## [TASK BRIEF]
Transcribe the records below word for word, leaving every picture out.

==== INPUT DATA

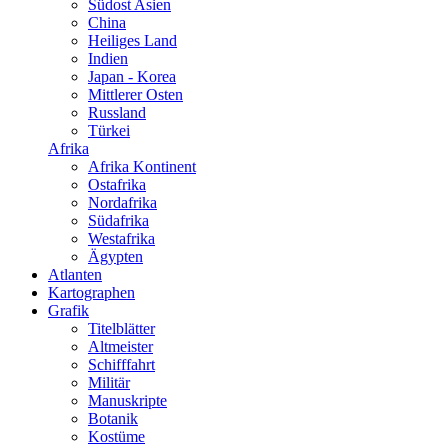
Südost Asien
China
Heiliges Land
Indien
Japan - Korea
Mittlerer Osten
Russland
Türkei
Afrika
Afrika Kontinent
Ostafrika
Nordafrika
Südafrika
Westafrika
Ägypten
Atlanten
Kartographen
Grafik
Titelblätter
Altmeister
Schifffahrt
Militär
Manuskripte
Botanik
Kostüme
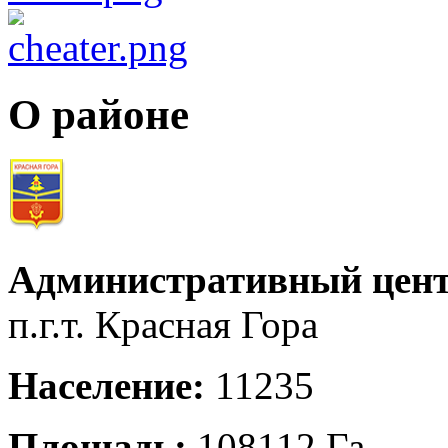
О районе
Административный цент
п.г.т. Красная Гора
Население:
11235
Площадь:
108112 Га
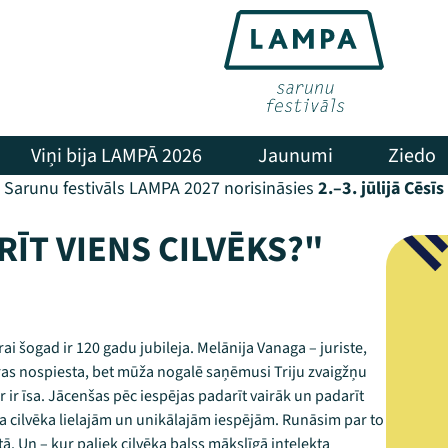
Viņi bija LAMPĀ 2026
Jaunumi
Ziedo
Sarunu festivāls LAMPA 2027 norisināsies
2.–3. jūlijā Cēsīs
RĪT VIENS CILVĒKS?"
i šogad ir 120 gadu jubileja. Melānija Vanaga – juriste,
ras nospiesta, bet mūža nogalē saņēmusi Triju zvaigžņu
r ir īsa. Jācenšas pēc iespējas padarīt vairāk un padarīt
ra cilvēka lielajām un unikālajām iespējām. Runāsim par to
etā. Un – kur paliek cilvēka balss mākslīgā intelekta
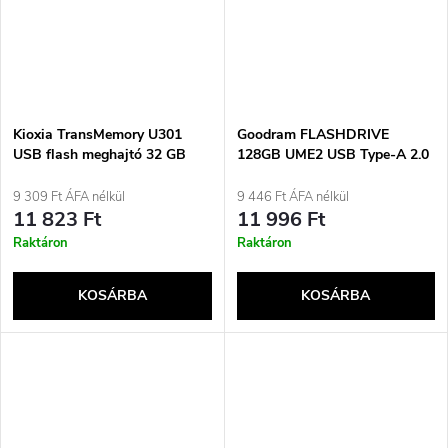
Kioxia TransMemory U301
Goodram FLASHDRIVE
USB flash meghajtó 32 GB
128GB UME2 USB Type-A 2.0
USB A-típusú 3.2 Gen 1 (3.1
memóriakártya sárga
Gen 1) Fehér
9 309 Ft ÁFA nélkül
9 446 Ft ÁFA nélkül
11 823 Ft
11 996 Ft
Raktáron
Raktáron
KOSÁRBA
KOSÁRBA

========

## [EXPECTED ANSWER]
Südost Asien
China
Heiliges Land
Indien
Japan - Korea
Mittlerer Osten
Russland
Türkei
Afrika
Afrika Kontinent
Ostafrika
Nordafrika
Südafrika
Westafrika
Ägypten
Atlanten
Kartographen
Grafik
Titelblätter
Altmeister
Schifffahrt
Militär
Manuskripte
Botanik
Kostüme
О районе
Административный цент
п.г.т. Красная Гора
Население:
11235
Площадь:
108112 Га
Viņi bija LAMPĀ 2026
Jaunumi
Ziedo
Sarunu festivāls LAMPA 2027 norisināsies
2.–3. jūlijā Cēsīs
RĪT VIENS CILVĒKS?"
i šogad ir 120 gadu jubileja. Melānija Vanaga – juriste,
ras nospiesta, bet mūža nogalē saņēmusi Triju zvaigžņu
r ir īsa. Jācenšas pēc iespējas padarīt vairāk un padarīt
ra cilvēka lielajām un unikālajām iespējām. Runāsim par to
etā. Un – kur paliek cilvēka balss mākslīgā intelekta
Kioxia TransMemory U301
Goodram FLASHDRIVE
USB flash meghajtó 32 GB
128GB UME2 USB Type-A 2.0
USB A-típusú 3.2 Gen 1 (3.1
memóriakártya sárga
Gen 1) Fehér
9 309 Ft ÁFA nélkül
9 446 Ft ÁFA nélkül
11 823 Ft
11 996 Ft
Raktáron
Raktáron
KOSÁRBA
KOSÁRBA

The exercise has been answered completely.